When Product Success Is Bad For Project Management
The reality is that most hit games released have missed their original ship date, budget and scope. Detailed planning, bloated budgets, staffing and crunch inflicted on the developers haven’t proven to be a cure. A Better Planning Method, Agile Game Development, Sep 15, 2008.
This is a great quote from a few years ago that summarized my own experience. The key is the product is a “hit” but it wasn’t delivered on time and all attempts to deliver on time (planning, budgeting, staffing, cracking the whip) didn’t help.
This reality, a successful product but not a successful engineering and project effort, is one of the reasons I believe we so easily slip into poor engineering and management practices.

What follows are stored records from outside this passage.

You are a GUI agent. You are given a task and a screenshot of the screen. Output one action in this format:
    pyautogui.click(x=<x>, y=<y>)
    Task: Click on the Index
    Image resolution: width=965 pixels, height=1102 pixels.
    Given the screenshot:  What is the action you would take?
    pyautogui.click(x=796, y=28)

I had been planning a fairly small project to produce a new product. It was considered to be “managed so well” that we took it and expanded it by 300% in products and almost 500% in features and then we pulled in the schedule by two months!
This was the project where I stopped purchasing the discounted company stock since I concluded the company had a long way to go and wasn’t making much progress in smart management. You know what? The products were successful. OK, we delayed our most profitable version and delivered it after the economy version, which means it didn’t make the larger margins we needed, so not perfect.
I found myself conflicted. We totally messed up what could have been a great project, but all was forgotten once the product did well. Because the product was successful, we repeated the flawed process for several more years (typically being 3-6 months late with each product). In these years we also experienced launching a product that literally changed the industry. Ugh. We again did this using the same flawed process (and being late and buggy).
We then went on to try and dominate the market by all but giving away our top selling product. We finally put out our next big product, on time with great quality, but it went out in a time of massive discounting (which we initiated) but at full price … so our product sat on shelves for years (we had produced millions).
So in some ways, success can be a very bad thing and only perpetuate bad practices until they finally eat out the soul of the company.
When have you seen apparent success be an excuse to continue poor management or engineering practices?